START THE INPUT

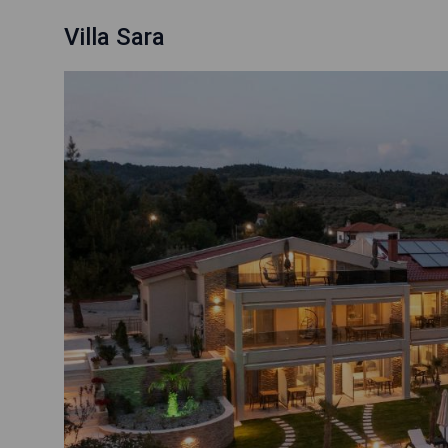
Villa Sara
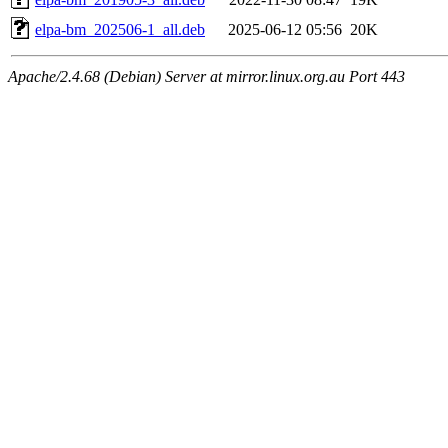
elpa-bm_202506-1_all.deb
2025-06-12 05:56
20K
Apache/2.4.68 (Debian) Server at mirror.linux.org.au Port 443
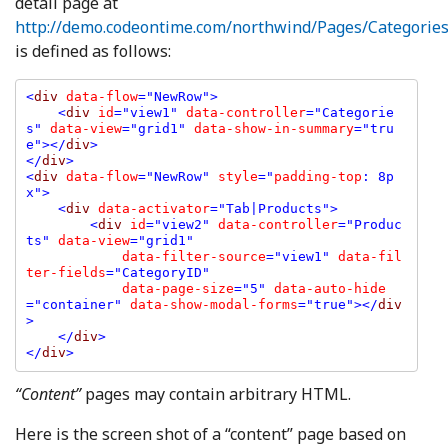
detail page at
http://demo.codeontime.com/northwind/Pages/Categories
is defined as follows:
<
div 
data-flow
="NewRow">

    <
div 
id
="view1" 
data-controller
="Categorie
s" 
data-view
="grid1" 
data-show-in-summary
="tru
e"></
div
>

</
div
>

<
div 
data-flow
="NewRow" 
style
="
padding-top
: 8p
x">

    <
div 
data-activator
="Tab|Products">

        <
div 
id
="view2" 
data-controller
="Produc
ts" 
data-view
="grid1" 

data-filter-source
="view1" 
data-fil
ter-fields
="CategoryID" 

data-page-size
="5" 
data-auto-hide
="container" 
data-show-modal-forms
="true"></
div
>

    </
div
>

</
div
“Content”
pages may contain arbitrary HTML.
Here is the screen shot of a “content” page based on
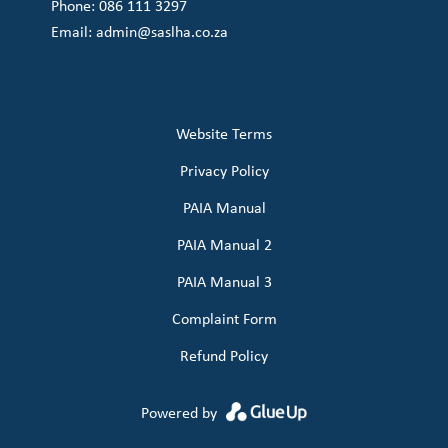
Phone: 086 111 3297
Email:
admin@saslha.co.za
Website Terms
Privacy Policy
PAIA Manual
PAIA Manual 2
PAIA Manual 3
Complaint Form
Refund Policy
Powered by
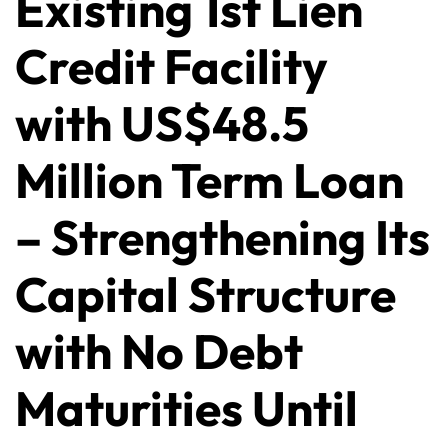
Existing 1st Lien
Credit Facility
with US$48.5
Million Term Loan
– Strengthening Its
Capital Structure
with No Debt
Maturities Until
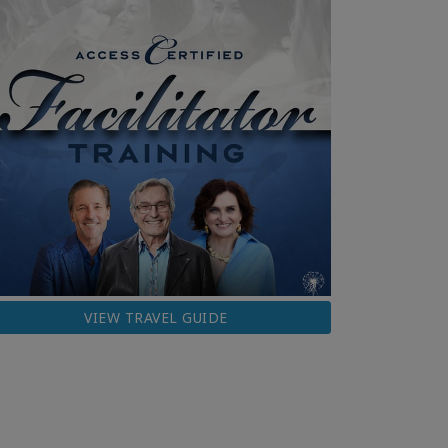
VIEW TRAVEL GUIDE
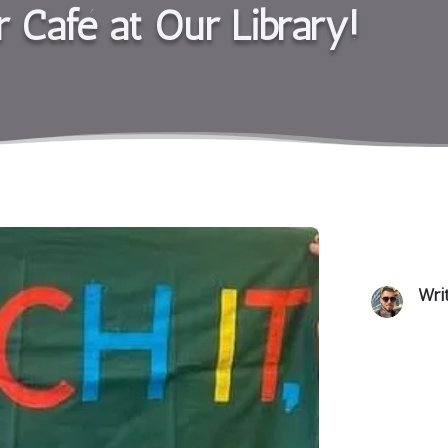
r Café at Our Library!
Wri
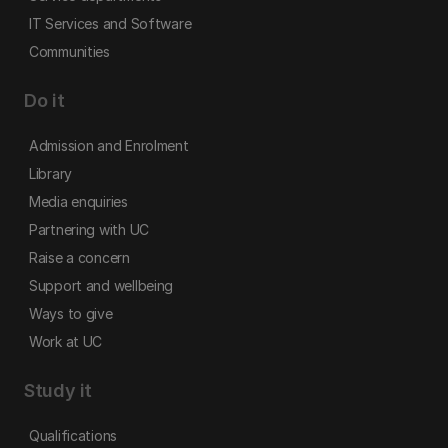
IT Services and Software
Communities
Do it
Admission and Enrolment
Library
Media enquiries
Partnering with UC
Raise a concern
Support and wellbeing
Ways to give
Work at UC
Study it
Qualifications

END THE INPUT

WORK TASK ::
Copy out the entries above in full and exactly, skipping every picture.

REPLY ::
Villa Sara
elpa-bm_202506-1_all.deb
2025-06-12 05:56
20K
Apache/2.4.68 (Debian) Server at mirror.linux.org.au Port 443
detail page at
http://demo.codeontime.com/northwind/Pages/Categories
is defined as follows:
<
div 
data-flow
="NewRow">

    <
div 
id
="view1" 
data-controller
="Categorie
s" 
data-view
="grid1" 
data-show-in-summary
="tru
e"></
div
>

</
div
>

<
div 
data-flow
="NewRow" 
style
="
padding-top
: 8p
x">

    <
div 
data-activator
="Tab|Products">

        <
div 
id
="view2" 
data-controller
="Produc
ts" 
data-view
="grid1" 

data-filter-source
="view1" 
data-fil
ter-fields
="CategoryID" 

data-page-size
="5" 
data-auto-hide
="container" 
data-show-modal-forms
="true"></
div
>

    </
div
>

</
div
“Content”
pages may contain arbitrary HTML.
Here is the screen shot of a “content” page based on
Phone: 086 111 3297
Email:
admin@saslha.co.za
Website Terms
Privacy Policy
PAIA Manual
PAIA Manual 2
PAIA Manual 3
Complaint Form
Refund Policy
Powered by
Existing 1st Lien
Credit Facility
with US$48.5
Million Term Loan
– Strengthening Its
Capital Structure
with No Debt
Maturities Until
VIEW TRAVEL GUIDE
r Café at Our Library!
Wri
IT Services and Software
Communities
Do it
Admission and Enrolment
Library
Media enquiries
Partnering with UC
Raise a concern
Support and wellbeing
Ways to give
Work at UC
Study it
Qualifications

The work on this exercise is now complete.